I myself have become more aware of the impacts of stimulants like Adderall, or in my case caffeine, on a non-linear mind. I have for years struggled to write my stories and thoughts, always having trouble keeping my focus on this very linear task of constructing a singular sequence of words to convey the complex holism of my thoughts. I had stayed away from caffeine for years, but started experimenting with drinking regular coffee in the mornings at work several years ago, when my job involved large amounts of technical writing.

I found that a good stiff dose of caffeine in the morning helped “linearize” my mind enough to hyper-focus on my writing and crank out proposals, requirements, specifications, manuals, policies & procedures, design and other such documents. I actually found I was enjoying the writing process if the topic wasn’t too mind-numbingly boring. I eventually leveraged my caffeine buzz to help me start and continue this “Lefty Parent” blog, and am buzzing on the drug as I write these words.

2 replies on “Prescription for Education”

  1. I thought this was a great article, and i must say you eloquently laid out the “adderal” experience ; specifically the early journey of it. I’m glad to know your son will not be traveling farther down that rabbit hole. I myself have gone further and further ( and while I appreciate the drugs benefit ) and am still today down the upside of that rabbit hole it has become something ingrained into who and what I am , for me this is alright , for most i can see where some horrible pitfalls could come along. Peeling back reality is not something for kids to mess around with.

  2. Matthew… thanks for your comment and sharing your experience. I think the key to your situation is that you are proactively choosing to continue the Adderall, after clearly understanding the effects. Hopefully you are not a round peg trying to squeeze yourself in a square hole, but if so, you have a very good developmental reason to do so.
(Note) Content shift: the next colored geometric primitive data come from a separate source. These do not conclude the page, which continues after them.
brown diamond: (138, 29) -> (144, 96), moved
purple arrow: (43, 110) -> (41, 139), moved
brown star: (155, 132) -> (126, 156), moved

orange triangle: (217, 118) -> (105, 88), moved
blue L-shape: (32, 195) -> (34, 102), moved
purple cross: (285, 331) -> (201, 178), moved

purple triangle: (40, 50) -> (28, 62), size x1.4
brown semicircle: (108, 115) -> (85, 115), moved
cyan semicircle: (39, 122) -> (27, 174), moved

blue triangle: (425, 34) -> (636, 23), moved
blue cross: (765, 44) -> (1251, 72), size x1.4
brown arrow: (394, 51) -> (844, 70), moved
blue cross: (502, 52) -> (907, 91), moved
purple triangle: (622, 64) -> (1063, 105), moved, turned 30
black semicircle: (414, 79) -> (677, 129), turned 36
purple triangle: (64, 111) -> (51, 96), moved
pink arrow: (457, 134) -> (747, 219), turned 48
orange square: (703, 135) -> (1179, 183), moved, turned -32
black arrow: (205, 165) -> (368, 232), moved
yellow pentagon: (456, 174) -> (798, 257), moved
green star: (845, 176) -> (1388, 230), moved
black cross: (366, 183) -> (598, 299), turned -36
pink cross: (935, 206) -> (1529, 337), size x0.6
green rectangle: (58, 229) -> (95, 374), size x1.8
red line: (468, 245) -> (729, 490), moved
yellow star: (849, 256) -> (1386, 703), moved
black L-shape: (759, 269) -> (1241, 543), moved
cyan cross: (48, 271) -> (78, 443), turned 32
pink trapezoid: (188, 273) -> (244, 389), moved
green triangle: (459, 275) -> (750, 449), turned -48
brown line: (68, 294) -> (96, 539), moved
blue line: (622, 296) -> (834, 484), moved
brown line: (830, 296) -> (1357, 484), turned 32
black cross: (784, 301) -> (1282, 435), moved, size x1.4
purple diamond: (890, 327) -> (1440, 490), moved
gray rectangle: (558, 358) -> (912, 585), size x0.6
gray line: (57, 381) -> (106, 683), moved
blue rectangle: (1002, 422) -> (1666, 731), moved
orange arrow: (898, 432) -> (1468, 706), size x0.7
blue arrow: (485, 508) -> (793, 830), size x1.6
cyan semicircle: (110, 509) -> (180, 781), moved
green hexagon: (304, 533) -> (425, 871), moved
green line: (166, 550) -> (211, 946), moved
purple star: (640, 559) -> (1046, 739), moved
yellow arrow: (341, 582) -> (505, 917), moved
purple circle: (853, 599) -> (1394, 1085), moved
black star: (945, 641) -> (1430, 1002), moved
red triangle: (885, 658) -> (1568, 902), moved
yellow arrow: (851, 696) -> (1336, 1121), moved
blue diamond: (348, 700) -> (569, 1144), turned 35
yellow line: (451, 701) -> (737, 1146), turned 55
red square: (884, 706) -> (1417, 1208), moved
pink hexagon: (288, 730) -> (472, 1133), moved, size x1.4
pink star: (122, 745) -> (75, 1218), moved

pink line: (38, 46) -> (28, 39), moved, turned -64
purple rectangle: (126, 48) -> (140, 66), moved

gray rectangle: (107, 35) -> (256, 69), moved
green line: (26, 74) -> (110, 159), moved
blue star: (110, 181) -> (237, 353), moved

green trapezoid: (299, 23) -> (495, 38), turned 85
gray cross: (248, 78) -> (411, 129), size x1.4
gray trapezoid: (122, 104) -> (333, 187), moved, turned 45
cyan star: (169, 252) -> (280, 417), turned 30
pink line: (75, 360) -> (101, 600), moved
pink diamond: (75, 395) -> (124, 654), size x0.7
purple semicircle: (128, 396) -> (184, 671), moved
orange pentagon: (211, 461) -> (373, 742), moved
    Our son Eric took Adderall when he was 12. He’s now 23. He left school at age 13, never went back, and has unschooled since then, and now as a young adult is a wonderful intelligent, caring and well-spoken person. He has built himself a life where he apparently has no need for the medication which he admitted did help him take tests (like caffeine helps me write). But his life doesn’t involve taking tests any more, just making real things happen.

    BTW… I would be interested if you would say more about what you mean when you say, “Peeling back reality is not something for kids to mess around with”.